══ INPUT MATERIAL

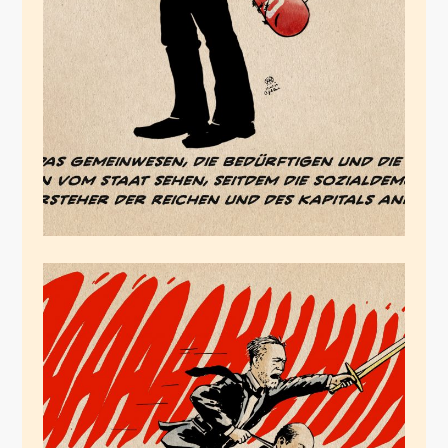
Danke, SPD
Juli 12, 2024
Der Schutz, den die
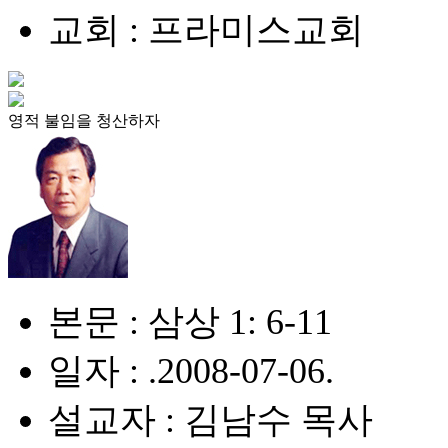
교회 : 프라미스교회
영적 불임을 청산하자
본문 : 삼상 1: 6-11
일자 : .2008-07-06.
설교자 : 김남수 목사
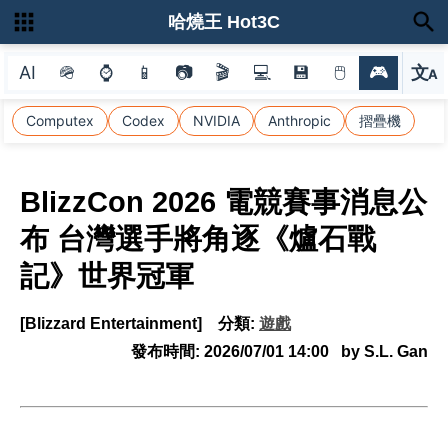
哈燒王 Hot3C
AI
🪖
⌚
📱
📷
🎬
💻
💾
🖱
🎮
文
A
選
Computex
Codex
NVIDIA
Anthropic
摺疊機
BlizzCon 2026 電競賽事消息公
布 台灣選手將角逐《爐石戰
記》世界冠軍
[Blizzard Entertainment]
分類:
遊戲
發布時間:
2026/07/01 14:00
by S.L. Gan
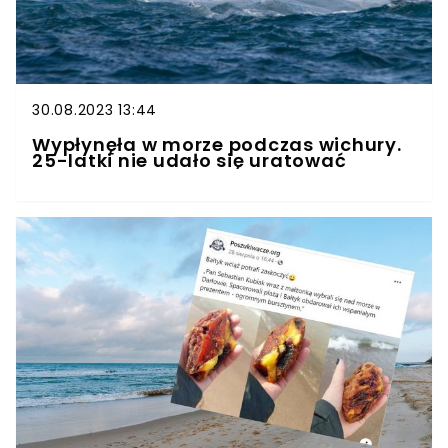
30.08.2023 13:44
Wypłynęła w morze podczas wichury.
25-latki nie udało się uratować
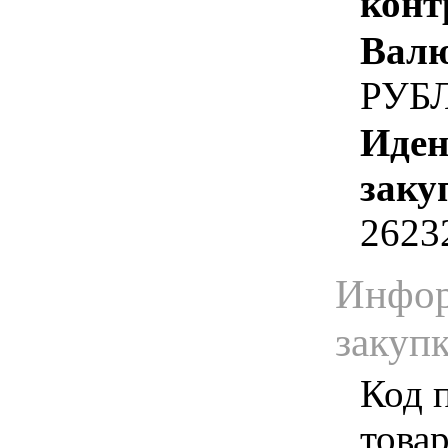
конт
Валю
РУБ
Иден
заку
2623
Инфор
закуп
Код 
товар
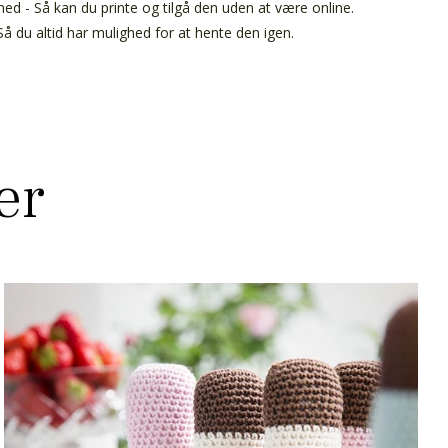
ed - Så kan du printe og tilgå den uden at være online.
å du altid har mulighed for at hente den igen.
er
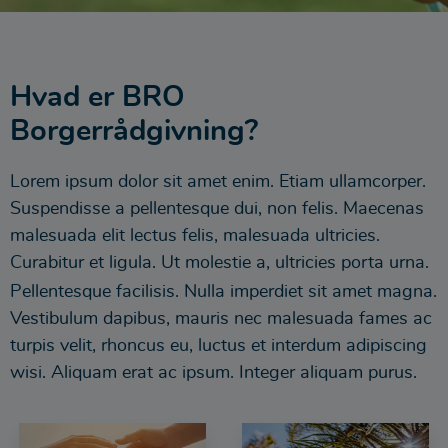
Hvad er BRO
Borgerrådgivning?
Lorem ipsum dolor sit amet enim. Etiam ullamcorper.
Suspendisse a pellentesque dui, non felis. Maecenas
malesuada elit lectus felis, malesuada ultricies.
Curabitur et ligula. Ut molestie a, ultricies porta urna.
Pellentesque facilisis. Nulla imperdiet sit amet magna.
Vestibulum dapibus, mauris nec malesuada fames ac
turpis velit, rhoncus eu, luctus et interdum adipiscing
wisi. Aliquam erat ac ipsum. Integer aliquam purus.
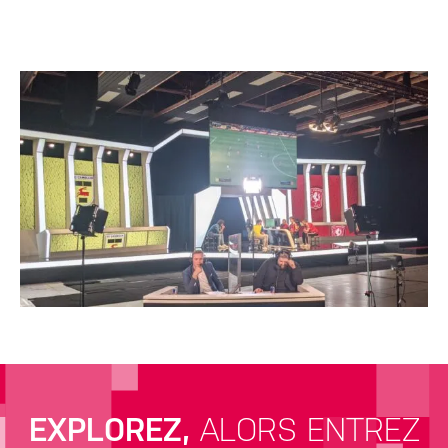
EXPLOREZ,
ALORS ENTREZ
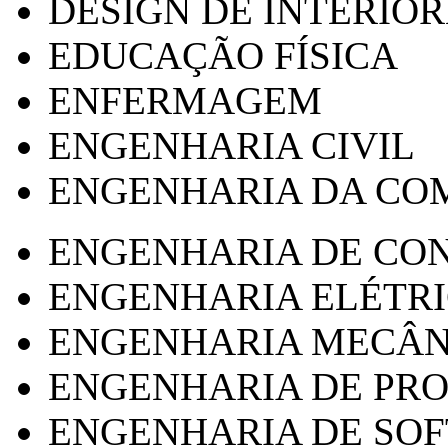
DESIGN DE INTERIOR
EDUCAÇÃO FÍSICA
ENFERMAGEM
ENGENHARIA CIVIL
ENGENHARIA DA CO
ENGENHARIA DE CO
ENGENHARIA ELÉTR
ENGENHARIA MECÂN
ENGENHARIA DE PR
ENGENHARIA DE SO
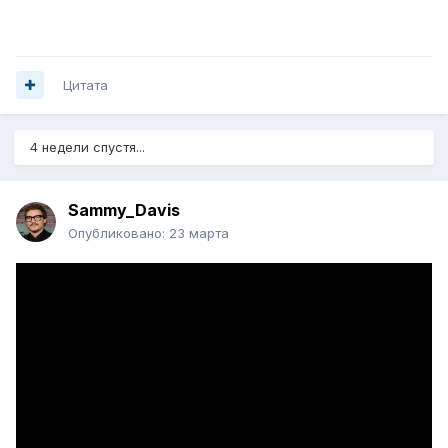
Цитата
4 недели спустя...
Sammy_Davis
Опубликовано:
23 марта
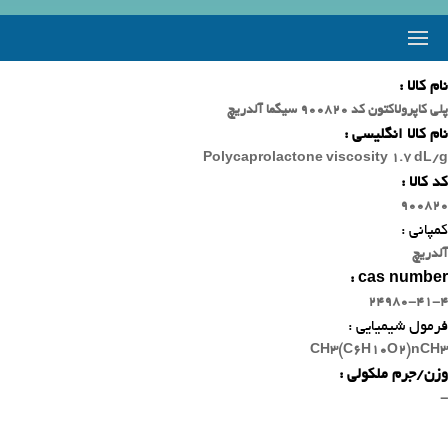
نام کالا :
پلی کاپرولاکتون کد 900820 سیگما آلدریچ
نام کالا انگلیسی :
Polycaprolactone viscosity 1.7 dL/g
کد کالا :
900820
کمپانی :
آلدریچ
cas number :
24980-41-4
فرمول شیمیایی :
CH3(C6H10O2)nCH3
وزن/جرم ملکولی :
-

════

- REQUIREMENT
Whenever a line above includes the string "آلدریچ", copy it.

- RESULT
پلی کاپرولاکتون کد 900820 سیگما آلدریچ
آلدریچ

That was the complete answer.